My point: I don't buy it from a rather accomplished and very charming author who did his best to make it plausible in the pages of a novel. I certainly don't buy it from you. The reason "statutory rape" exists is that the law recognizes that children can be persuaded to do things, and even enjoy things, that are not good for them. A child will enjoy eating ice cream for breakfast, lunch, and dinner. A child will enjoy playing all day and not going to school. A child will enjoy dressing up in skimpy clothes and makeup and prancing around in front of adoring grown men who tell her how pretty she is. And a child, no doubt, can be persuaded that she enjoys sex with a grown man.
This is why we have age of consent laws. To protect children from, well, people who think "She likes it" means it's okay.

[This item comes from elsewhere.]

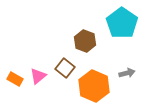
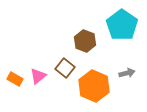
cyan pentagon: moved 2 px down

To address your other point, that you seem to deny the testimony of victims of child sexual abuse who later claim they were too young to consent and that even if they enjoyed it at the time, it fucked them up later in life, I suggest you watch some parole hearings, of which there are many on YouTube. Chomos often use the "She seduced me/it was consensual" argument. I think they usually really believe this. I know some guys believe every rape accusation is just a woman having regrets afterwards, but I find it hard to believe that the adult victims of these men (and note that sometimes the victims are boys, too, if that weighs more heavily with you) are just making it up when they say that what they "consented" to when they were children is not something they should have been allowed to consent to.
Now you may protest "I'm only talking about 15-year-olds, not 5-year-olds!" And, fair enough. Except that once we accept your arguments for why young men should not be denied the pleasures of a 15-year-old, you really don't have much except vaguely-defined "physical and mental development" to argue against going much younger. (There are children who go through very precocious puberty. Should they be on the menu?)